The Pathways Initiative aims to transition the governance of CAISO’s markets from a board appointed by California’s governor to an independent “regional organization” (RO). One goal is to remove what some see as a barrier to wider participation in CAISO markets, including the Extended Day-Ahead Market (EDAM) expected to launch in 2026. CAISO also runs the real-time Western Energy Imbalance Market (WEIM).

California Gov. Gavin Newsom on Sept. 19 signed Assembly Bill 825, which helps clear the way for the transition to RO governance. (See Newsom Signs Calif. Pathways Bill into Law.)

Kathleen Staks, co-chair of the Pathways Initiative’s Launch Committee and executive director of Western Freedom, told the task force that Pathways is hoping to file incorporation documents with the IRS in January 2026. Once the RO board is seated, it will negotiate with CAISO on a contract to provide market services.

Representatives from nine sectors will participate in the nominating committee that chooses RO board members as well as a stakeholder committee that will identify and prioritize initiatives for the RO, Staks said. Some of the sectors represented will be new for the West, she said. In addition to DER sector representatives, the large industrial and commercial customer sector and the customer advocate sector will be represented.

Other sectors represented on the Stakeholder Representatives Committee include EDAM entities; WEIM entities; CAISO participating transmission owners; and independent power producers, independent transmission developers, and marketers, according to the Launch Committee Step 2 final proposal in November 2024. Some sectors may have more than one representative on the committee.

SPP Responds

Following a presentation from SPP, RTCTF Chair Jennifer Taylor of Enel North America asked what impact the passage of AB 825 would have on SPP. SPP’s Markets+ is competing with CAISO’s EDAM for day-ahead market participants, and SPP has pointed to the governance of Markets+ as one of its advantages.

Jim Gonzalez, SPP’s senior director of seams and Western services, said SPP had been “built on a foundation of independen[t] governance.”

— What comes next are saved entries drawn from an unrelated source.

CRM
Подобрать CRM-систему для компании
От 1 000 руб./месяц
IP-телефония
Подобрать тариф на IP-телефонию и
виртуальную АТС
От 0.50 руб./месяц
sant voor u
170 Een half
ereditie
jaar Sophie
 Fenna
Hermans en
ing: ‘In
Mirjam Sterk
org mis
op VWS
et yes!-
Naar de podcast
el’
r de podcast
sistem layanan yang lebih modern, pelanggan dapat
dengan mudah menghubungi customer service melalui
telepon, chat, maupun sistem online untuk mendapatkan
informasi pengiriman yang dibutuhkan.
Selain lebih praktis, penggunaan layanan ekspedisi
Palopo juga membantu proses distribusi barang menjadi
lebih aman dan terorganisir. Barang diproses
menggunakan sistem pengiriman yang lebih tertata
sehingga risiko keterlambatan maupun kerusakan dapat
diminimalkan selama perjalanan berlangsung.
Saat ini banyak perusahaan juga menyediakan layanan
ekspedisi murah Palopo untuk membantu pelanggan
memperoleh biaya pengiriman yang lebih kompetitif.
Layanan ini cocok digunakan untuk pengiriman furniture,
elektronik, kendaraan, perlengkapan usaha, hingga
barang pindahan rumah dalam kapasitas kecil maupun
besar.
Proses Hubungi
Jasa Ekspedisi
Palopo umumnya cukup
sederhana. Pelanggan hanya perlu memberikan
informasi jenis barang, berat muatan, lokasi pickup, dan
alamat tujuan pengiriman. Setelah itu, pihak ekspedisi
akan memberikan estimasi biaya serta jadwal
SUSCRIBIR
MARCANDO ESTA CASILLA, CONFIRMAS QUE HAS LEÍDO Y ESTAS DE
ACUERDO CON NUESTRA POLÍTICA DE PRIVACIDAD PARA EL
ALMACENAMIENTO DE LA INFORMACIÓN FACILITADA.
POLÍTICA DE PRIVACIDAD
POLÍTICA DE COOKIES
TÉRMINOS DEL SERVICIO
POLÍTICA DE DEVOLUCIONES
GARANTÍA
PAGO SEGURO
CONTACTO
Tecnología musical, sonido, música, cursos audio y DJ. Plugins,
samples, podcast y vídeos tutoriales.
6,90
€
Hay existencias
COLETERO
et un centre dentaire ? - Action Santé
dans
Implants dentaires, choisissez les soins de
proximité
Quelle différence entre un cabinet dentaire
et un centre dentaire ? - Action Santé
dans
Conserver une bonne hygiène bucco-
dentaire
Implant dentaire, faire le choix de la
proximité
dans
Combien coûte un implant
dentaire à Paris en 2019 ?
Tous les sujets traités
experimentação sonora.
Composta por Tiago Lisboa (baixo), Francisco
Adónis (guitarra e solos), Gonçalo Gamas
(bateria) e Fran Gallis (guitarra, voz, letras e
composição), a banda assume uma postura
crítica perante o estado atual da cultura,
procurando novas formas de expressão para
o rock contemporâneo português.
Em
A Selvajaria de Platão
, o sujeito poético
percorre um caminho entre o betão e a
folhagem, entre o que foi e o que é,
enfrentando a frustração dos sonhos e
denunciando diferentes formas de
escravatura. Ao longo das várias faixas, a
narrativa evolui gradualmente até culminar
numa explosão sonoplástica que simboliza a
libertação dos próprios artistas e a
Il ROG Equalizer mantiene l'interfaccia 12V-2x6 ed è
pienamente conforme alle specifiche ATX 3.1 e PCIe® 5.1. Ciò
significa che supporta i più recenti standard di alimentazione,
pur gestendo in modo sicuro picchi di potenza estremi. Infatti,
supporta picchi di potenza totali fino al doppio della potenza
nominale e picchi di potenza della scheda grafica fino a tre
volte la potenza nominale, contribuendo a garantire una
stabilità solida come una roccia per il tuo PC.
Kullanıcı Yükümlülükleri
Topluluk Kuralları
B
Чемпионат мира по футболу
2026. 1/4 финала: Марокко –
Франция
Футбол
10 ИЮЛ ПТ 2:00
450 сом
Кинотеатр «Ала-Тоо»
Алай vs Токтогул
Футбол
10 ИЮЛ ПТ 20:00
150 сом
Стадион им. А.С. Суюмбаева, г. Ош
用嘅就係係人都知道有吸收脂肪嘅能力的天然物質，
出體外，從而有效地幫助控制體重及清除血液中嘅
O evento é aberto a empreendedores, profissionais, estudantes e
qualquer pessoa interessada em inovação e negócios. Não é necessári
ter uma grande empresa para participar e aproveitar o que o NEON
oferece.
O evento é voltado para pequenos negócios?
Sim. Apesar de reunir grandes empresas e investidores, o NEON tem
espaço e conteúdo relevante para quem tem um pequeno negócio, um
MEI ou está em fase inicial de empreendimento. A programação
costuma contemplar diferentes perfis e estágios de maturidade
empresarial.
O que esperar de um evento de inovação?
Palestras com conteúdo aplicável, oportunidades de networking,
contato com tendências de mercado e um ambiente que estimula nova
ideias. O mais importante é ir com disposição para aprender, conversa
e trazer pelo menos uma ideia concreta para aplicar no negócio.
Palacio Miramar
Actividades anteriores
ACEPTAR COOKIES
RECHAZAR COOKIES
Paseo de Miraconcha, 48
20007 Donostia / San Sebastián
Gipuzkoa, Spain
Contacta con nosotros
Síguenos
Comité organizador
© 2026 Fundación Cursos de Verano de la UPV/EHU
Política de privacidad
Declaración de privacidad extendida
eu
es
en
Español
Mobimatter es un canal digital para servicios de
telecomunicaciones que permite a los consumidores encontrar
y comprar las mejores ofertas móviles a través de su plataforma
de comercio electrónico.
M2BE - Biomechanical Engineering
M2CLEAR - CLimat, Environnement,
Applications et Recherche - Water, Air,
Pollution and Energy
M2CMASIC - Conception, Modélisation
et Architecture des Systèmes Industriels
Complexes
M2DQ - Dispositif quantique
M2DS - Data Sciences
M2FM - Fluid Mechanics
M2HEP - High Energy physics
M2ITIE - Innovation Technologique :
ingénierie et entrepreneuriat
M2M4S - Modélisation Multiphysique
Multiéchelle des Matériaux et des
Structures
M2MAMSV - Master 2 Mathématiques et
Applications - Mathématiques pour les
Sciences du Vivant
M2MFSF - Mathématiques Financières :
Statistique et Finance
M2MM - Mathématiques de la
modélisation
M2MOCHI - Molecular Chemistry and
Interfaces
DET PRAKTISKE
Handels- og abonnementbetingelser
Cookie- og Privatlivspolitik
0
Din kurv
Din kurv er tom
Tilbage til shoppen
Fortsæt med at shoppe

“We’ve had decades of experience administering regional multi-state governance, delivering energy solutions across diverse jurisdictions,” Gonzalez added. “That’s something that’s been a constant throughout not just the RTO but these different contract services.”

With CAISO markets now moving toward independent governance through the Pathways Initiative, some are urging utilities that planned to join Markets+ to rethink their decision.

In Colorado, for example, California-led governance has been a key barrier to the state’s large utilities joining a West-wide market, according to a Sept. 22 news release from Advanced Energy United, Western Resource Advocates and the Environmental Defense Fund. Public Service Company of Colorado received state regulatory approval in July to join Markets+. (See Colo. PUC Approves PSCo’s Markets+ Participation.)

Passage of AB 825 means “the pathway to a bigger, better regional electricity market has opened in the West,” the groups said.

“Colorado decision-makers and utilities should be rethinking prior decisions in light of this development so the state can have the strongest, most reliable, flexible, clean and affordable grid,” Turner of AEU said in a statement.

But some market participants seem unlikely to budge from their Markets+ choice. Bonneville Power Administration previously told RTO Insider that despite the passage of AB 825, it believes Markets+ will provide greater customer benefits. (See New Challenges Await Pathways After Success in Calif. Legislature.)

In Nevada, NV Energy has expressed a preference for participating in EDAM, a step that requires approval from state regulators.